Cut to 2015 and Senator Cruz is now competing for the Republican presidential nomination, he and Rubio clobbering each other over who is more worthy of the Know Nothing mantle, while Trumpf inserts Cruz's "character problems" into the debate. In late August he didn't just reverse his position on birthright citizenship, he tried the Orwellian stunt of rewriting history to claim this has always been his position... gee, even when he was up in Calgary?
"I think we need to end birthright citizenship," he told another far right interviewer. "I'm glad people are talking about this now. Obviously one of the impacts of Donald Trump being in this race is it forces the media to talk about kind of whatever he talks about. So he recently came out against birthright citizenship. I've had that position for many years. Back in 2011 when I was running for the U.S. Senate..."
Do Republican primary voters want "truth" from their candidates? Not that I've ever noticed. They want stances and attitudes that mirror their own. Mike Lupica might be best known as a sports commentator for ESPN and the New York Daily News, but yesterday he was hipping his readers to just who this Ted Cruz fella is: the great pretender of the 2016 race.
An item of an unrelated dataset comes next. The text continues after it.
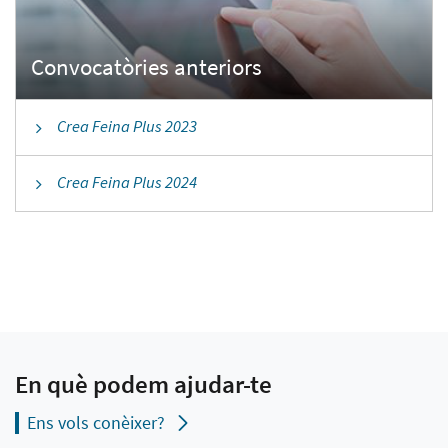
Crea Feina Plus 2023
Crea Feina Plus 2024
En què podem ajudar-te
Ens vols conèixer?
Long Island Republican Peter King got to him over the weekend and gave him an earful about how mainstream conservatives in Washington feel about Cruz.
Ted Cruz, one of the great phonies to ever run for President, the great pretender of the current political season, says that he is the candidate best suited to unify the country. He can only hope to unify it the way he already has his own party, which hates him more than it hates the President.I guess Herr Trumpf will have something nice to say about Lupica today. He was at the John Wayne Birthplace Museum in Winterset, Iowa yesterday, where he was endorsed by John Wayne's daughter but he took the opportunity to bash Cruz for the assembled media:
“Believe me,” Rep. Pete King told me on Sunday, “there are a helluva lot of Republican congressmen and senators who, even if they agree with Cruz on issues-- can’t stand him personally, and really do dislike him more than Barack Obama.”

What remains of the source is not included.